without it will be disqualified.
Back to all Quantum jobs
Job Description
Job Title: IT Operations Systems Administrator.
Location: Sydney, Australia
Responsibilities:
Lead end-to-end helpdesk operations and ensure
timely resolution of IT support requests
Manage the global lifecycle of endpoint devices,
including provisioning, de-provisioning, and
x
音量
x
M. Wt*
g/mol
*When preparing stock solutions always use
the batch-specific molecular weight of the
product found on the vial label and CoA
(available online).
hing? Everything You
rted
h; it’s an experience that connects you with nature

========================

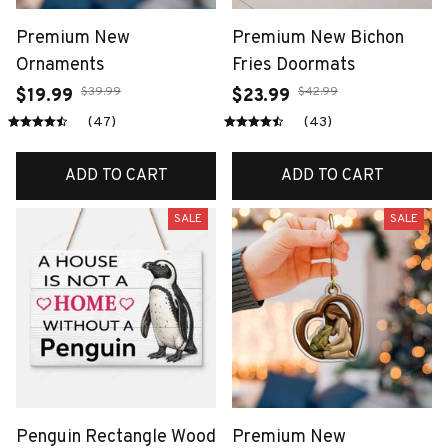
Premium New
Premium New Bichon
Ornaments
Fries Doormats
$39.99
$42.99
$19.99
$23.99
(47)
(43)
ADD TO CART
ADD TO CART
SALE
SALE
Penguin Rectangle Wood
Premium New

========================

■ WORK TASK ■
Please reproduce the lines from the line with "without it will be disqualified." to the line with "h; it’s an experience", both ends included, exactly as they appear above.

■ OUTPUT OF THE TASK ■
without it will be disqualified.
Back to all Quantum jobs
Job Description
Job Title: IT Operations Systems Administrator.
Location: Sydney, Australia
Responsibilities:
Lead end-to-end helpdesk operations and ensure
timely resolution of IT support requests
Manage the global lifecycle of endpoint devices,
including provisioning, de-provisioning, and
x
音量
x
M. Wt*
g/mol
*When preparing stock solutions always use
the batch-specific molecular weight of the
product found on the vial label and CoA
(available online).
hing? Everything You
rted
h; it’s an experience that connects you with nature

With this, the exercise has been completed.